ROXBURY, NJ - Before 9-year-old Wyatt Glasser's grandfather died, he wrote a letter to the youngster urging him to embrace generosity. Last week, the boy followed that advice by tapping into his piggy bank to buy supplies for the Roxbury Social Services Food Pantry.
The Kennedy School fourth grader's mother, Liza Nechamkin Glasser, said her son not only spent $10 of his savings on groceries, but also took the time to help put the items on the Food Pantry's shelves.
"Wyatt recently lost his grandfather, my dad, Jerry Nechamkin," said Glasser, a Succasunna resident.
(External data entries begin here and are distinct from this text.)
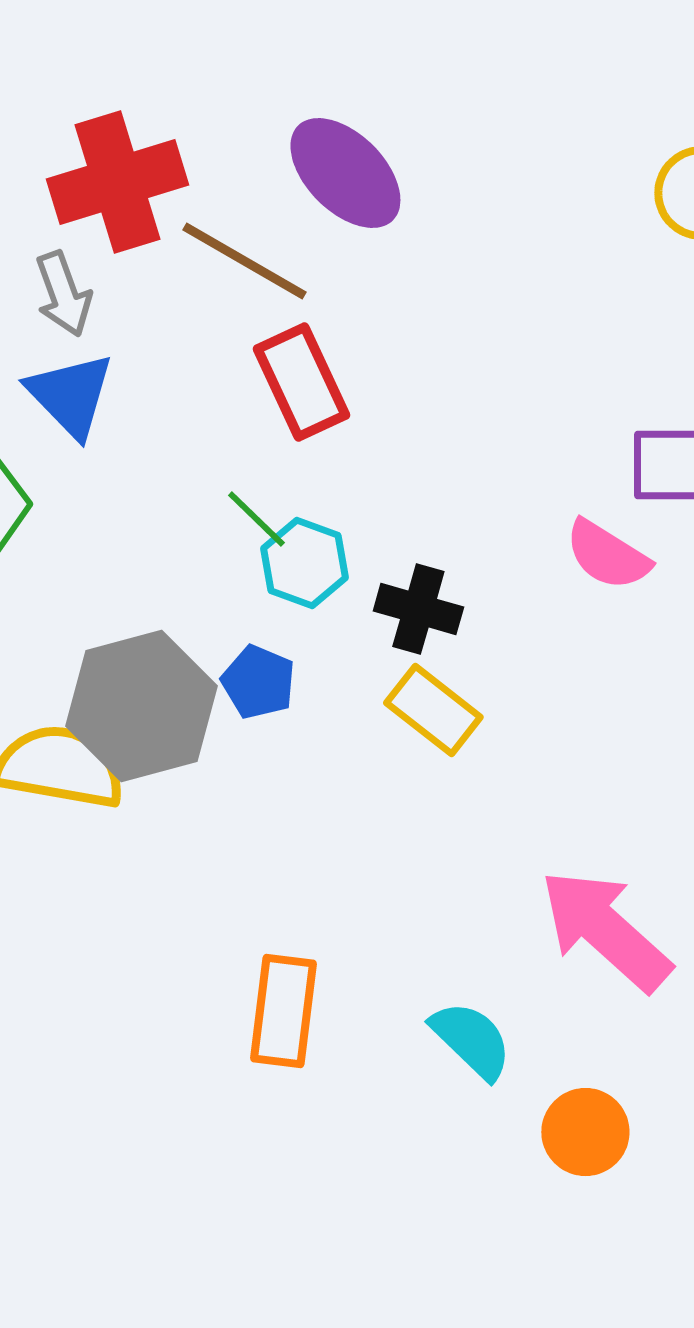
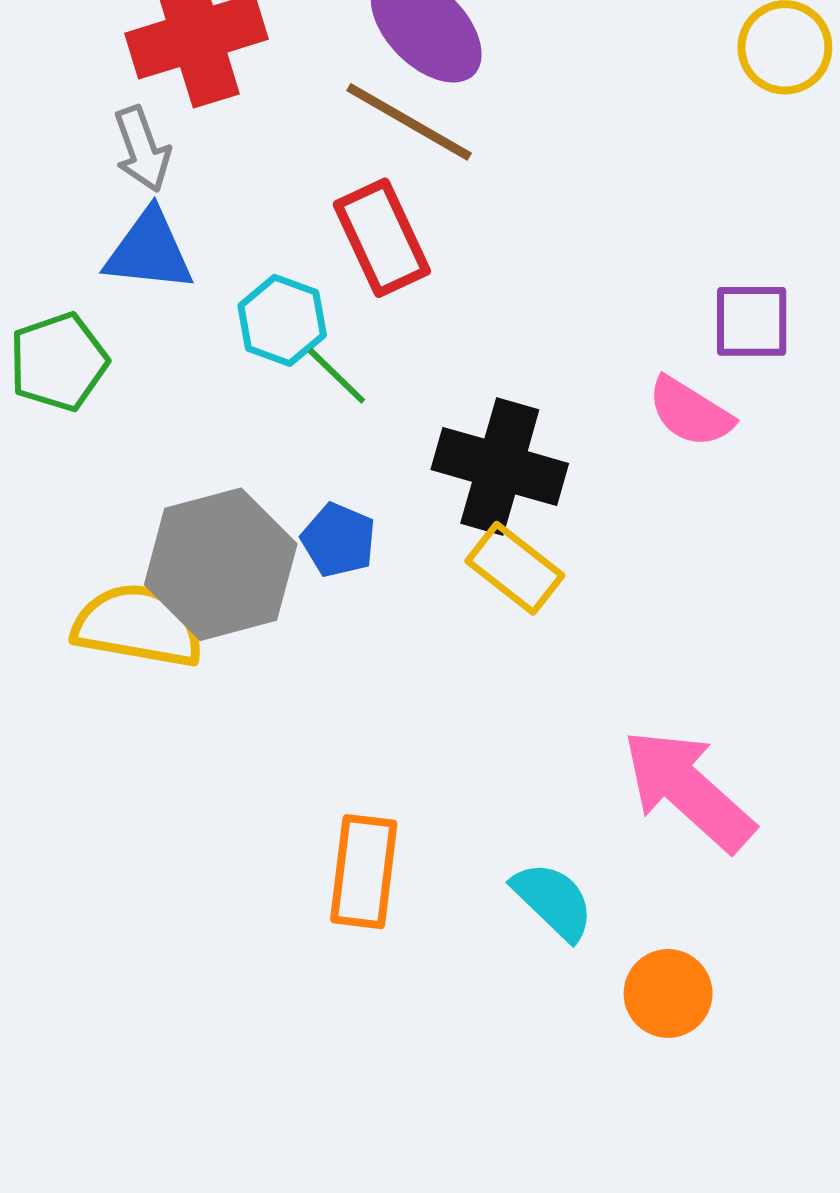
brown line: (244, 261) -> (409, 122), moved
blue triangle: (70, 395) -> (149, 251), turned -40
cyan hexagon: (304, 563) -> (282, 320), moved
black cross: (418, 609) -> (500, 466), size x1.5

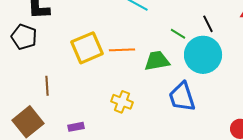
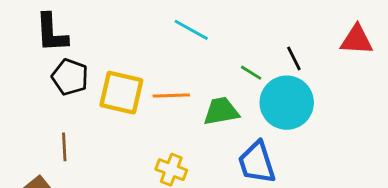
black pentagon: (24, 37) -> (70, 77), moved
yellow square: (87, 48) -> (121, 93), turned 36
She said her father lived in Jefferson and was a long-time, active Rotarian who "donated endless hours helping others."
Before Nechamkin died, he penned a note to his grandson, said Glasser. "He left Wyatt a letter encouraging him to `always help people' and always 'pay it forward,'" she said.
Carrying some of the money Wyatt collected as gifts, or by doing "little jobs when he is off from school," Glasser and her son went grocery shopping on Nov. 22 and then headed to the Food Bank, situated at the Roxbury Social Services office near Horseshoe Lake in Succasunna.
"When we arrived to deliver the food we bought, Shirley Bauer - a regular volunteer and family friend - greeted Wyatt and invited him to help her shelve the food donations," Glasser said. "He enthusiastically went to work helping to put away all the food."
Roxbury Social Services Director Janet Wald "commended his actions and re-enforced the message he was learning by having this experience," Glasser said, adding that both she and the Social Services staff hope the boy's actions "inspire others" to do the same. "This is a new tradition for Wyatt and I that we will do each year the day before Thanksgiving, and several times a year after, in honor of my father," Glasser said.
It wasn't the first time Wyatt demonstrated generosity. He and a friend, Tyler Curtis, last year donated to Social Services two SUVs worth of food they gathered at a joint birthday party.